▸ WHAT YOU SHOULD DO:
An exact repetition of the data below, without images, is the expected answer.

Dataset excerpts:

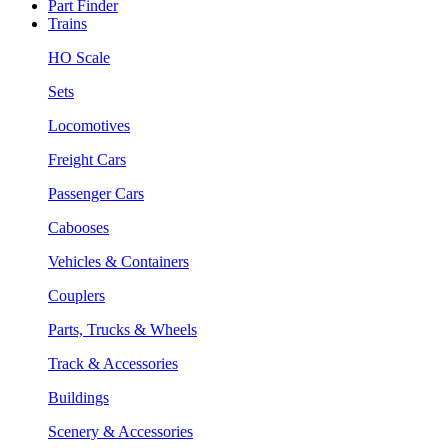
Part Finder
Trains
HO Scale
Sets
Locomotives
Freight Cars
Passenger Cars
Cabooses
Vehicles & Containers
Couplers
Parts, Trucks & Wheels
Track & Accessories
Buildings
Scenery & Accessories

▸ REPLY:
Part Finder
Trains
HO Scale
Sets
Locomotives
Freight Cars
Passenger Cars
Cabooses
Vehicles & Containers
Couplers
Parts, Trucks & Wheels
Track & Accessories
Buildings
Scenery & Accessories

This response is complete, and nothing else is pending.